Burglary crimes on the rise at UH, while car thefts are down

A big jump in burglaries and assaults stand out in the latest crime report from University of Hawaii, Manoa. The head of security says better reporting and more cameras could put the campus on the right track to help lower these numbers.

UH plans to add security cameras on top of 90 emergency call boxes around the Manoa campus in coming years.  This year, they will start off with ten of the 78 emergency call boxes to have cameras installed that are already present on campus.

The new crime numbers in the latest report, suggest there will be plenty to catch.

Since 2009 there's been a steady increase in sex offenses, burglary, robbery, aggravated assault, as well as, drug and alcohol related violations.

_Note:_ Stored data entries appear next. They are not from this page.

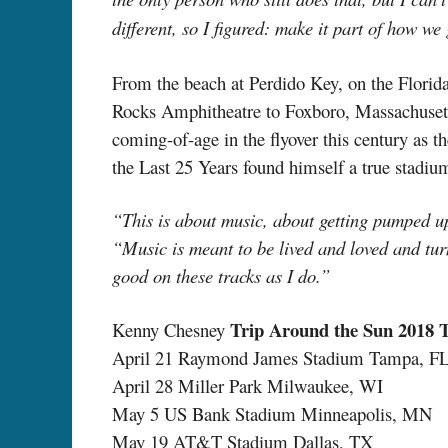
different, so I figured: make it part of how we
From the beach at Perdido Key, on the Flor
Rocks Amphitheatre to Foxboro, Massachusetts
coming-of-age in the flyover this century as t
the Last 25 Years found himself a true stadiu
“This is about music, about getting pumped u
“Music is meant to be lived and loved and tur
good on these tracks as I do.”
Trip Around the Sun 2018 
Kenny Chesney
April 21 Raymond James Stadium Tampa, F
April 28 Miller Park Milwaukee, WI
May 5 US Bank Stadium Minneapolis, MN
May 19 AT&T Stadium Dallas, TX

The school says in 2011 there were 12 forcible sex offenses on campus in student housing while there was only one reported in 2009.  There was also 16 aggravated assaults, which is up from 4 in 2009.  There was a drastic jump in burglaries with 64 compared to 48 the year before.

"My bike actually got stolen, two weeks after I bought it," said Xenia Suworowa, UH sophomore.

"I've gotten about three things stolen, my Ipod, my skateboard, and my calculator," said Blakelyn Birks, UH junior. 

"I reported it, but even the police said there was a low chance of getting it back," said Suworowa.

There's also been a staggering rise in drug and liquor violations, but that's tied to a change in the way the school records those incidents. Instead of counting a drinking party as one violation, the university now counts every person caught at the party.

"It could be a party of 30 people and then in that case that number would be 30 instead of just one," said Wayne Ogino, UH Chief Campus Security.

Ogino says not all crimes have gone up. In fact, arson, vehicle thefts, and weapon possessions have all dropped.

UH security is using this report to direct them where to patrol.

"It identifies area of concern, so if we notice a lot of activity or an increase in activity, we put more security patrols on it," Ogino said.

Students say despite the crime trends, the sense of community at this open campus gives them peace of mind.

"I feel very safe here. Hawaii is just like a little community, it is family to me; so I don't feel as worried walking around,"  said Alayna Mcbride, UH senior.

"Security really is everyone's business," Ogino said. "We need people to be alert and report things right away."

And for some students, they think putting a lock on valuables will help prevent some of these thefts or access to items.

"I keep myself secure, by putting my locks on my laptop and phone," said Birks.

Ogino says that knowing UH Manoa is an open campus, students need to be aware that crime is just part of life at the university and all universities and that is why it is important to take action and report them accordingly.